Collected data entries
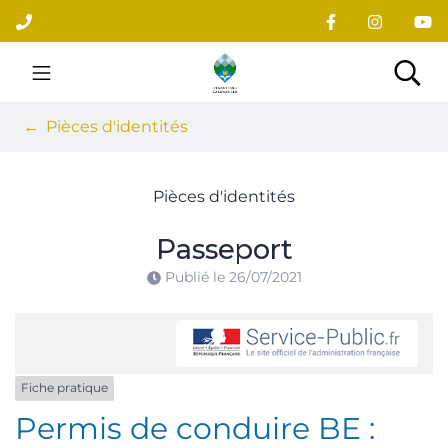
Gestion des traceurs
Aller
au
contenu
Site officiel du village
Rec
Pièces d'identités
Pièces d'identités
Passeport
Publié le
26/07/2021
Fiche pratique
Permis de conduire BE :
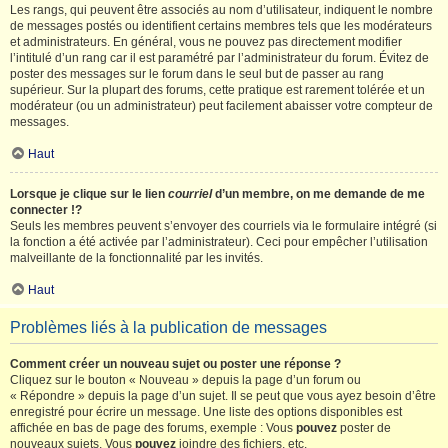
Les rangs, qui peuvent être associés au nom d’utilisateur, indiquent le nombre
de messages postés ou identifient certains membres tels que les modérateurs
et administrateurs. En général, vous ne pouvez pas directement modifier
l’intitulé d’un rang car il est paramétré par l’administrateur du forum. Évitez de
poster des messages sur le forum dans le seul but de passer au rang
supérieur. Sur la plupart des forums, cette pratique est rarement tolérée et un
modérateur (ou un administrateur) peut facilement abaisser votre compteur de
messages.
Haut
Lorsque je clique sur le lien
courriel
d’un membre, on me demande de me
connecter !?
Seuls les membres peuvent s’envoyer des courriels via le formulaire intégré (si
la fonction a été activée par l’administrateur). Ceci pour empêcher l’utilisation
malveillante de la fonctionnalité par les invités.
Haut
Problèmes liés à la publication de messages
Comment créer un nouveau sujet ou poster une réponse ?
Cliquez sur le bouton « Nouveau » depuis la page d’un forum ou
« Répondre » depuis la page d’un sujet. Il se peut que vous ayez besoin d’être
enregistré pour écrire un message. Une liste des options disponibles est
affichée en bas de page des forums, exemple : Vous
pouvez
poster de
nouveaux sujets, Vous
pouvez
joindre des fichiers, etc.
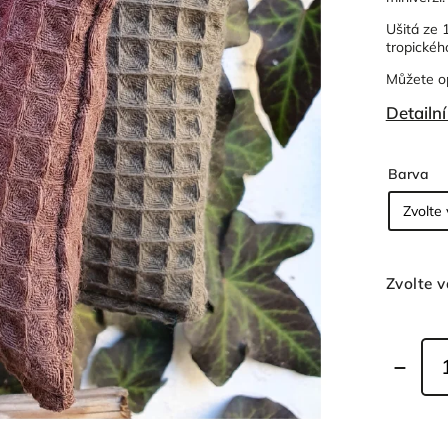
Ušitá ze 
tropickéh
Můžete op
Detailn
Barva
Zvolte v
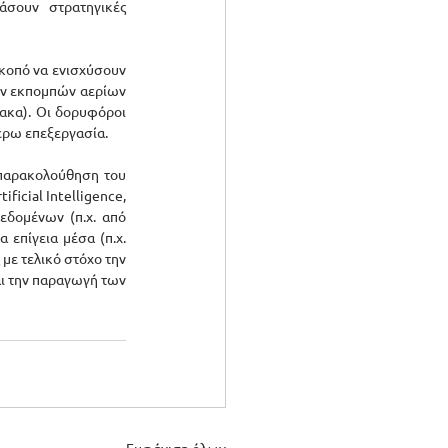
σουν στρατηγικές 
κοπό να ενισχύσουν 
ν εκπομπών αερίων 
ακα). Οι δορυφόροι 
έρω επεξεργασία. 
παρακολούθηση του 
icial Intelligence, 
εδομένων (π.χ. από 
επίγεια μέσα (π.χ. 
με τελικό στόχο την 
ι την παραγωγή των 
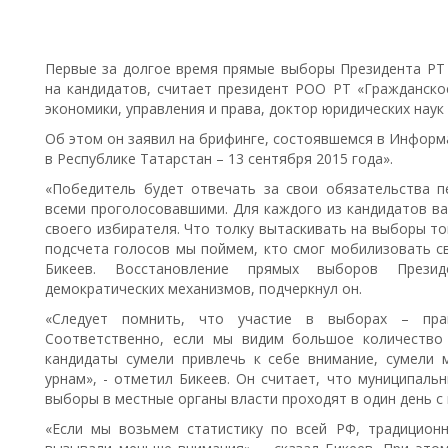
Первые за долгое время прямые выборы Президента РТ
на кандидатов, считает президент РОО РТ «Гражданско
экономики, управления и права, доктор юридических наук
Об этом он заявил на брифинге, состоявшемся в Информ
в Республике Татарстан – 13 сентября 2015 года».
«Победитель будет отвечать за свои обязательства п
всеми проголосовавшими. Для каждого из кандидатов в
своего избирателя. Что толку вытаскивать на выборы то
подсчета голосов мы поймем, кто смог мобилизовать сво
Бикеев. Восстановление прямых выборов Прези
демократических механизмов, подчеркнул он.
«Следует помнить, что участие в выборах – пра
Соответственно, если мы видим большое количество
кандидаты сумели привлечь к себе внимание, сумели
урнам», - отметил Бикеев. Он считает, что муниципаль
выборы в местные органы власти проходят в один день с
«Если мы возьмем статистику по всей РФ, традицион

**TASK REQUIREMENTS:**
Repeat, word for word and with no pictures, only the lines running from the beginning of the data to the line that contains "Les rangs, qui".

**SOLUTION FOR THIS EXERCISE:**
Gestion des traceurs
Aller
au
contenu
Site officiel du village
Rec
Pièces d'identités
Pièces d'identités
Passeport
Publié le
26/07/2021
Fiche pratique
Permis de conduire BE :
Les rangs, qui peuvent être associés au nom d’utilisateur, indiquent le nombre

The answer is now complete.